:: Aim of the exercise ::
Look below for the line holding "la en normal" and the line holding "ladkaka. Se recept nedan!". Transcribe exactly those lines and all lines between them, nothing more.

:: Data under study ::
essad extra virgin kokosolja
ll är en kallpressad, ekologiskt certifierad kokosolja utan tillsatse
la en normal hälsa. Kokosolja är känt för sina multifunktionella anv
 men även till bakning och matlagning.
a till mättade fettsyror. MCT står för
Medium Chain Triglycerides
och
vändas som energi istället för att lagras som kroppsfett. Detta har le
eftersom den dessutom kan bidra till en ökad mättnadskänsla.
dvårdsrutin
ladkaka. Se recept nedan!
...
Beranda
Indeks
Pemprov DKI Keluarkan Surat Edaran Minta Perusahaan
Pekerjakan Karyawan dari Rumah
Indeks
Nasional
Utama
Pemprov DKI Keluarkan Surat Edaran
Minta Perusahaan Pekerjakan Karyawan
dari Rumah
---
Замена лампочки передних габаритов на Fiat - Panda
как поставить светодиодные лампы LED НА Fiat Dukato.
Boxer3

:: Response ::
la en normal hälsa. Kokosolja är känt för sina multifunktionella anv
 men även till bakning och matlagning.
a till mättade fettsyror. MCT står för
Medium Chain Triglycerides
och
vändas som energi istället för att lagras som kroppsfett. Detta har le
eftersom den dessutom kan bidra till en ökad mättnadskänsla.
dvårdsrutin
ladkaka. Se recept nedan!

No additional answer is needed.